Moving from relocating expatriates to managing a distributed workforce
The COVID-19 crisis has to a dramatic rise in virtual working. Companies scramble to maintain business continuity while employees are forced to work from home and international assignees are repatriated. Virtual working – or “virtual assignments” in the case of mobile employees – will however require a different thinking from management, HR and assignees if it is to be become a more permanent practice.
Traditional mobility management is based on a linear experience: moving an employee from location A to location B and bring that person back after a set period of time. In reality organizations increasingly have to manage distributed international workforce on an on-going basis – in other words, a workforce that is dispersed geographically, could be working from home or from an office and will have different contractual statuses (home/host-based, permanent/temporary).
Companies will need to re-open the debate about moving jobs to people rather than moving people to jobs. As companies gain in agility and upgrade their technology, it could even be about assigning projects and tasks to mobile people rather than moving defined jobs as such.
In other words, instead of relocating the employee from country A to country B, are we allowing the employee to move to a country C to perform the tasks that were meant to be performed in country B (effectively moving the job to the employee?)
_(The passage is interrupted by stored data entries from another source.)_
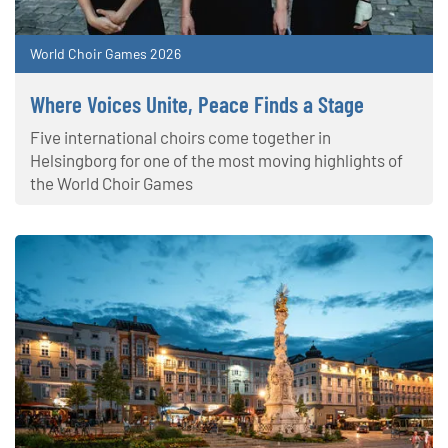
World Choir Games 2026
Where Voices Unite, Peace Finds a Stage
Five international choirs come together in
Helsingborg for one of the most moving highlights of
the World Choir Games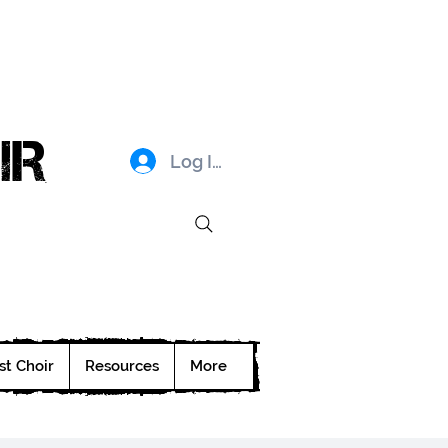
IR
Log In
st Choir
Resources
More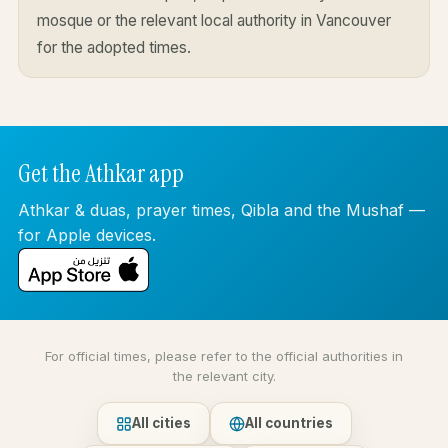
mosque or the relevant local authority in Vancouver
for the adopted times.
Get the Athkar app
Athkar & duas, prayer times, Qibla and the Mushaf —
for Apple devices.
For official times, please refer to the official authorities in
the relevant city.
All cities
All countries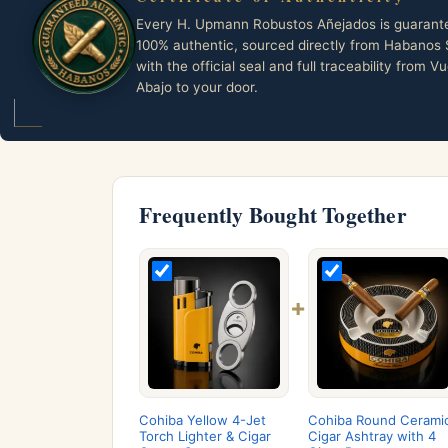
Every H. Upmann Robustos Añejados is guarant
100% authentic, sourced directly from Habanos 
with the official seal and full traceability from Vu
Abajo to your door.
Frequently Bought Together
+
Cohiba Yellow 4-Jet
Cohiba Round Cerami
Torch Lighter & Cigar
Cigar Ashtray with 4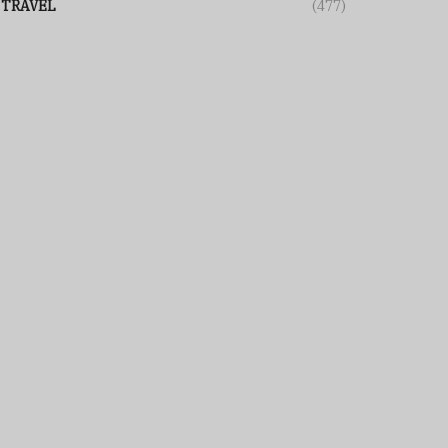
TRAVEL
(477)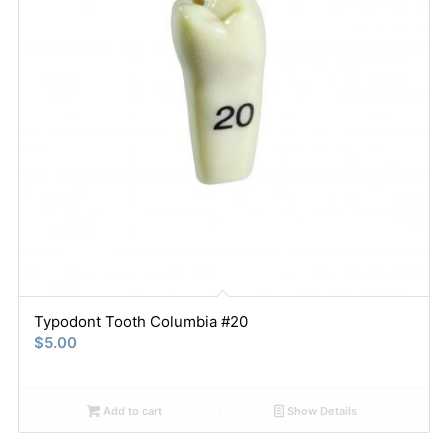
Typodont Tooth Columbia #20
$
5.00
Add to cart
Show Details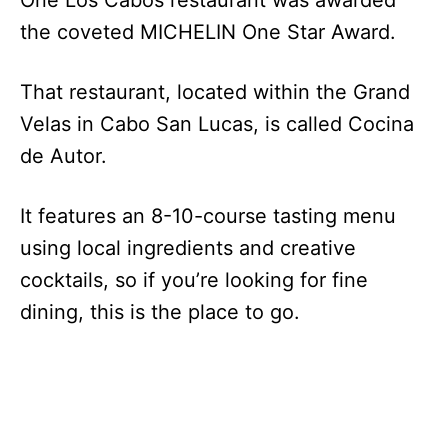
the coveted MICHELIN One Star Award.
That restaurant, located within the Grand
Velas in Cabo San Lucas, is called Cocina
de Autor.
It features an 8-10-course tasting menu
using local ingredients and creative
cocktails, so if you’re looking for fine
dining, this is the place to go.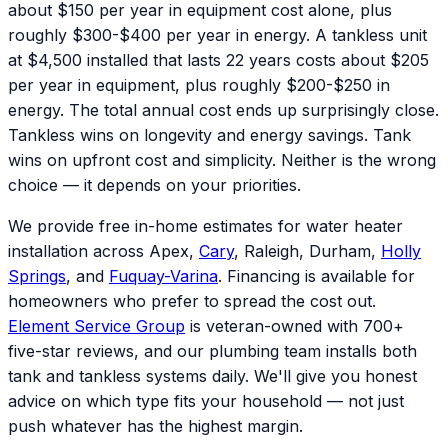
about $150 per year in equipment cost alone, plus
roughly $300-$400 per year in energy. A tankless unit
at $4,500 installed that lasts 22 years costs about $205
per year in equipment, plus roughly $200-$250 in
energy. The total annual cost ends up surprisingly close.
Tankless wins on longevity and energy savings. Tank
wins on upfront cost and simplicity. Neither is the wrong
choice — it depends on your priorities.
We provide free in-home estimates for water heater
installation across Apex,
Cary
, Raleigh, Durham,
Holly
Springs
, and
Fuquay-Varina
. Financing is available for
homeowners who prefer to spread the cost out.
Element Service Group
is veteran-owned with 700+
five-star reviews, and our plumbing team installs both
tank and tankless systems daily. We'll give you honest
advice on which type fits your household — not just
push whatever has the highest margin.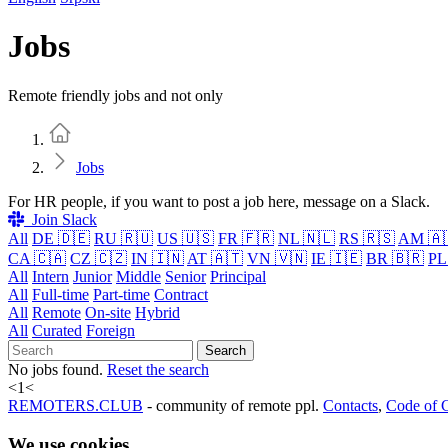
Jobs
Remote friendly jobs and not only
Home
Jobs
For HR people, if you want to post a job here, message on a Slack.
Join Slack
All
DE 🇩🇪
RU 🇷🇺
US 🇺🇸
FR 🇫🇷
NL 🇳🇱
RS 🇷🇸
AM 🇦
CA 🇨🇦
CZ 🇨🇿
IN 🇮🇳
AT 🇦🇹
VN 🇻🇳
IE 🇮🇪
BR 🇧🇷
PL
All
Intern
Junior
Middle
Senior
Principal
All
Full-time
Part-time
Contract
All
Remote
On-site
Hybrid
All
Curated
Foreign
Search
No jobs found.
Reset the search
<
1
<
REMOTERS.CLUB
- community of remote ppl.
Contacts
,
Code of 
We use cookies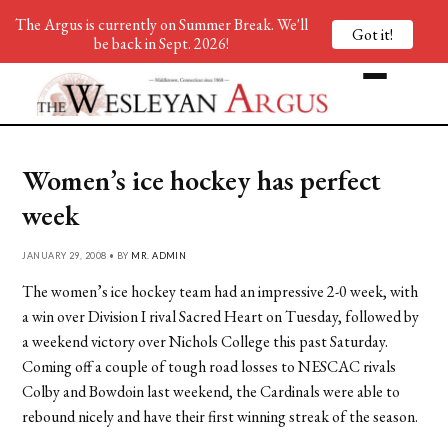
The Argus is currently on Summer Break. We'll
Got it!
be back in Sept. 2026!
Women’s ice hockey has perfect
week
JANUARY 29, 2008 • BY
MR. ADMIN
The women’s ice hockey team had an impressive 2-0 week, with
a win over Division I rival Sacred Heart on Tuesday, followed by
a weekend victory over Nichols College this past Saturday.
Coming off a couple of tough road losses to NESCAC rivals
Colby and Bowdoin last weekend, the Cardinals were able to
rebound nicely and have their first winning streak of the season.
Or, alternatively, are we allowing the employee to live in country C while commuting or flying regularly to country B?
Finally, we can simply allow the employee to remain in home country A and perform remotely the task meant to be performed in host country B.
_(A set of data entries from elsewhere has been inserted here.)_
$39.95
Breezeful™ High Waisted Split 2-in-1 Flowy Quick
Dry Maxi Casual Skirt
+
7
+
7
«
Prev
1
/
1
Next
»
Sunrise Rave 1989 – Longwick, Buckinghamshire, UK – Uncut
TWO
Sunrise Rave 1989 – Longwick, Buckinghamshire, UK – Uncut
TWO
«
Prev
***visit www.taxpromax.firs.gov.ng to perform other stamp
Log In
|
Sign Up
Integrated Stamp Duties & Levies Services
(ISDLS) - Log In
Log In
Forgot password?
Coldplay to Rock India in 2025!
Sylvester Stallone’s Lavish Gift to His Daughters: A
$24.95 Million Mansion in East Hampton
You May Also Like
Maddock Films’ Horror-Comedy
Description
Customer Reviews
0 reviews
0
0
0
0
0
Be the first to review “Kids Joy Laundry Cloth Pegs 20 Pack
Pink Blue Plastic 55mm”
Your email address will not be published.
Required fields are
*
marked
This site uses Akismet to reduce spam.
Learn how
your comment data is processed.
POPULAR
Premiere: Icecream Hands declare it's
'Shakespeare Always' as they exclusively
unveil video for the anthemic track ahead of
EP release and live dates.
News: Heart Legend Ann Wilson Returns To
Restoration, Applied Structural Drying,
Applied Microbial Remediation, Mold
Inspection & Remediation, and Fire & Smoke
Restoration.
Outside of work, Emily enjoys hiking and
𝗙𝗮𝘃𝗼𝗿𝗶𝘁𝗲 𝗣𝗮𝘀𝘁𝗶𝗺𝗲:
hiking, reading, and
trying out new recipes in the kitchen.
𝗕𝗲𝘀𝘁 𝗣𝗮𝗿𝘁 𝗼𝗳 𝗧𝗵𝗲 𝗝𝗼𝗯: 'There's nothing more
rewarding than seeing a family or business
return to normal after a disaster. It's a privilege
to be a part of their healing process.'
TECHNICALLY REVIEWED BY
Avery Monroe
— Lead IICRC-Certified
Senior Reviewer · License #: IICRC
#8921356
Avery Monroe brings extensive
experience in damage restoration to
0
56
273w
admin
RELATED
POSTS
This evolution doesn’t spell the end of some types of assignees (traditional expatriates) or the disappearance of existing policies and tools. Some categories of mobile employees might decline in relative terms (but not necessarily in absolute numbers) or some approaches become more popular (local approaches as opposed to home based). But moving jobs to people is not going to fully replace traditional mobility. It is one more tool in the growing arsenal that companies need to deploy their international operations.
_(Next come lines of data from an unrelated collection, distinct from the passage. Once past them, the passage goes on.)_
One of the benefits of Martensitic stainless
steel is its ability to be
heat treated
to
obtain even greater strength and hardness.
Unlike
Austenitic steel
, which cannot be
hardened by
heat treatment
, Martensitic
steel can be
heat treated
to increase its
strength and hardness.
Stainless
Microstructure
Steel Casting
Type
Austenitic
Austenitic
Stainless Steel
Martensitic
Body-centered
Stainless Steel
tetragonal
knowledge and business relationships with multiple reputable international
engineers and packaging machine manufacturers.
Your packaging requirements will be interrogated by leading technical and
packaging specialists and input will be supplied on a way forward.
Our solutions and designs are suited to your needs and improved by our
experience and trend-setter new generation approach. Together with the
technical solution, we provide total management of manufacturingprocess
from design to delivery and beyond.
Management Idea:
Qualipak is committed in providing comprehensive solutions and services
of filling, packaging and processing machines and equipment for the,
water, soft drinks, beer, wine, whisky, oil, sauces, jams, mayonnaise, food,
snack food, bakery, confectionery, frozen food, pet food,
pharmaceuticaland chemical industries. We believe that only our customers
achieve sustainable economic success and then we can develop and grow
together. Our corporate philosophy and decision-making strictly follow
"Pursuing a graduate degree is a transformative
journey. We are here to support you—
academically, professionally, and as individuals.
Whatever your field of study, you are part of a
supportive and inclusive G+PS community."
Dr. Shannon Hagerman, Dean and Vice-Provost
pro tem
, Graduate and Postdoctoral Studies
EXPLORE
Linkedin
These changes require above all a change of mindset and operating model: instead of trying to fit assignees into predefined boxes corresponding to the purview of mobility teams, the objective is to manage diverse workforce in a more fluid and integrated way.
Managing expatriation |
Managing an international distributed workforce |
Expatriate versus locals |
A mix of assignees, locally hired foreigners, third country/virtual assignees and locals with international responsibilities, working together |
Managing individual moves |
Managing an international talent network |
Clearly defined purview for mobility and HR teams. Fixed teams manage pre-defined groups/categories of employees. |
Mobility and HR as advisors for the company. Internal gigs/ad-hoc temporary teams (“flash teams”) to manage specific groups of mobile employees and projects. |
Mobility teams collaborating with career management, benefits teams, risk, compliance and other HR teams |
Multidisciplinary teams |
Tracking moves |
On-going monitoring of the situation of employees |
Integrating assignees in the host location. Managing culture shock and expatriation/repatriation transitions |
Fostering collaboration, team building and addressing cultural issues in dispersed teams |
Talent mobility has always been a work in progress. The COVID-19 crisis is exposing weaknesses and inconsistencies in current in mobility management practices. It shows the limit of rigid organization models and policies. It also forces HR teams to be more reactive, innovative, and agile to address the business’s needs and support assignees. If talent mobility professionals can retain some of this reactivity and agility born out of the crisis, they will be in a good position to help organizations recover and become more resilient in the future.